Theme Cluster Detection by Model % of iterations containing theme
| Semantic Cluster | GPT-4o | Claude | Grok | Mean Agreement |
|---|---|---|---|---|
| Usability & Accessibility | 99.5% | 100% | 100% | 99.8% |
| Visual Design | 100% | 100% | 100% | 100% |
| Information & Education | 100% | 100% | 100% | 100% |
| Community Engagement | 100% | 100% | 100% | 100% |
| Notifications & Alerts | 91.0% | 97.0% | 100% | 96.0% |
| Motivation & Incentives | 98.5% | 96.0% | 99.5% | 98.0% |
| Trust & Privacy | 59.5% | 98.0% | 97.0% | 84.8% |
| Cultural & Language | 66.0% | 75.5% | 84.0% | 75.2% |
| Technical Issues | 55.5% | 43.5% | 48.5% | 49.2% |
All three models achieved near-perfect agreement (98-100%) on the five dominant theme clusters: Usability, Visual Design, Information, Community, and Notifications. This convergence across architecturally distinct models provides strong validity evidence that these themes genuinely reflect patterns in the data. Notable divergence appeared for Trust & Privacy, where GPT-4o detected this theme in only 59.5% of iterations compared to 97-98% for Claude and Grok. Technical Issues showed the lowest overall detection (49.2%), suggesting this may be a less prominent theme in the raw data or one that requires explicit prompting to surface.
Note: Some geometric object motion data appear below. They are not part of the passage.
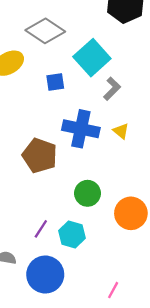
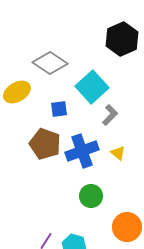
blue cross: (81, 129) -> (82, 151), turned -32
brown pentagon: (40, 155) -> (45, 144), moved
green circle: (88, 193) -> (91, 196), moved

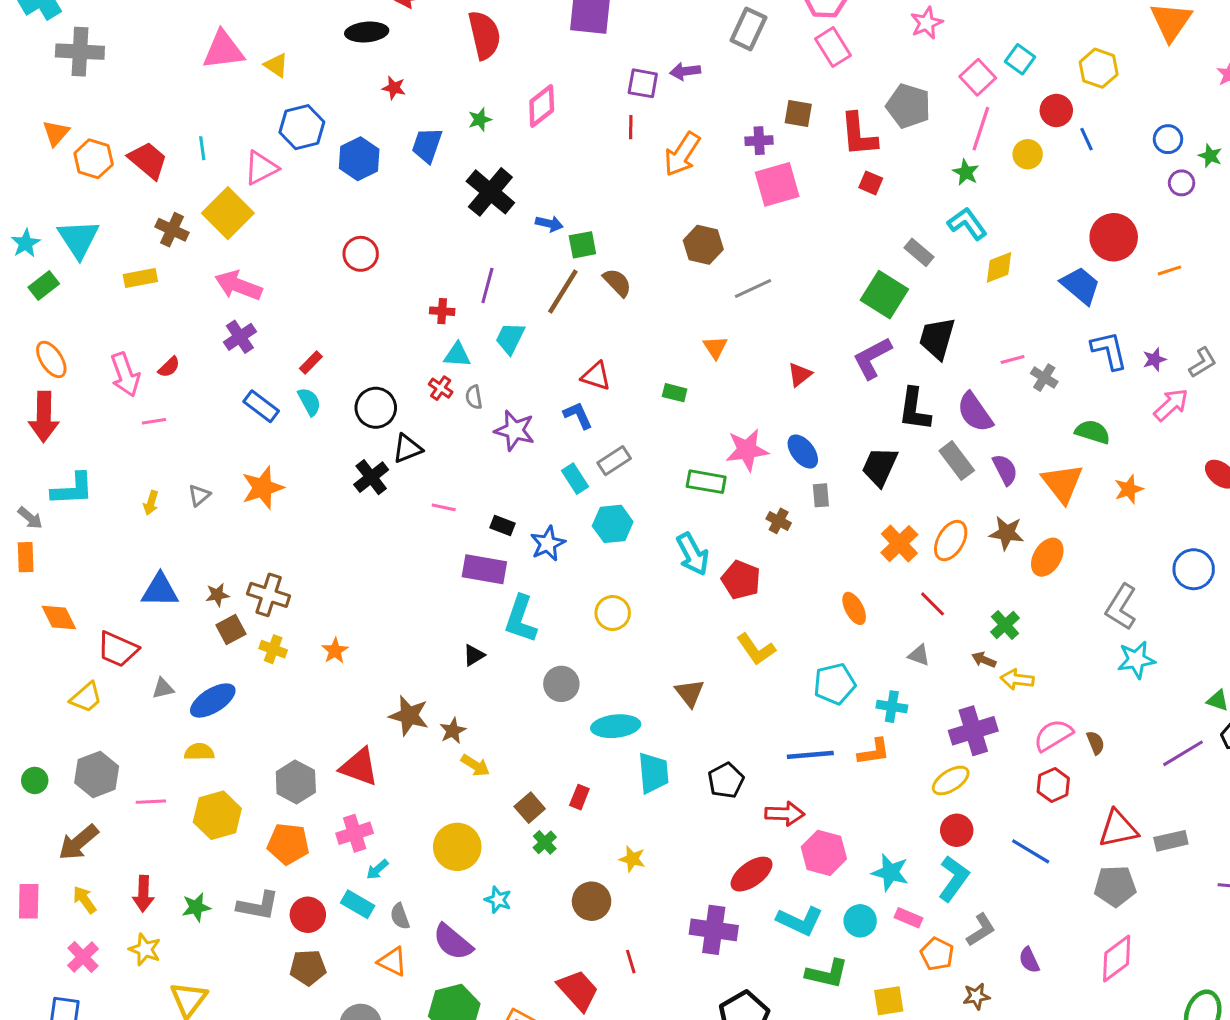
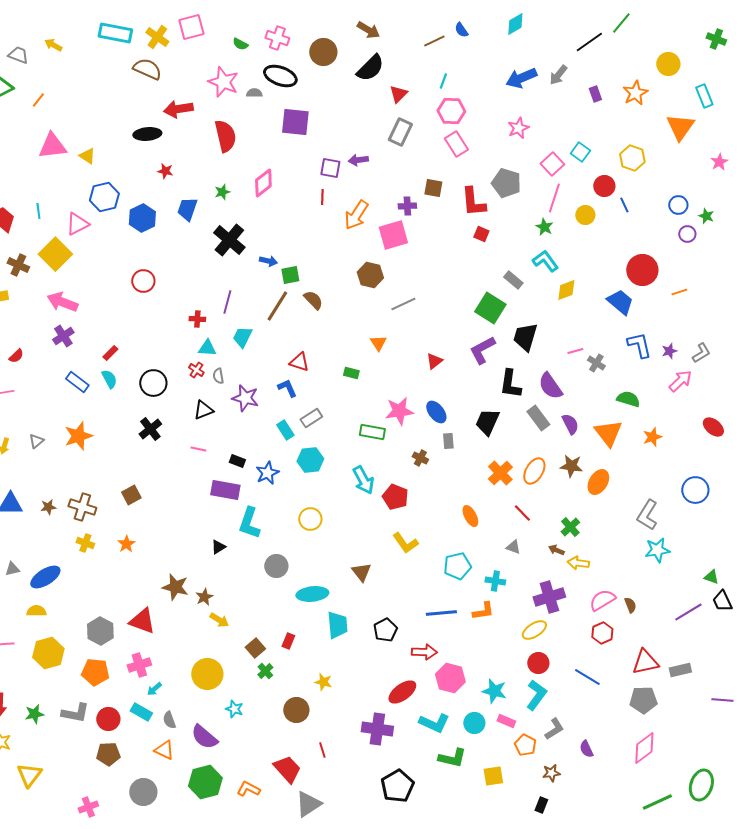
pink square: (777, 184) -> (393, 235), moved
black triangle: (407, 448) -> (203, 410), moved
brown square: (231, 630) -> (131, 495), moved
Theme Distribution Comparison
Theme Count Distribution all models
Coefficient of Variation lower = more consistent
Key Findings Summary
Claude Produces Most Themes
M = 12.77 themes per iteration, significantly higher than Grok (11.33) and GPT-4o (10.03).
Grok Most Consistent
Lowest CV (12.3%) and no significant prompt type effect, suggesting more deterministic outputs.
98% Core Agreement
All models converge on dominant themes (Usability, Design, Information, Community).
Minority Theme Divergence
GPT-4o under-detects Trust & Privacy (59.5% vs 97-98% for others).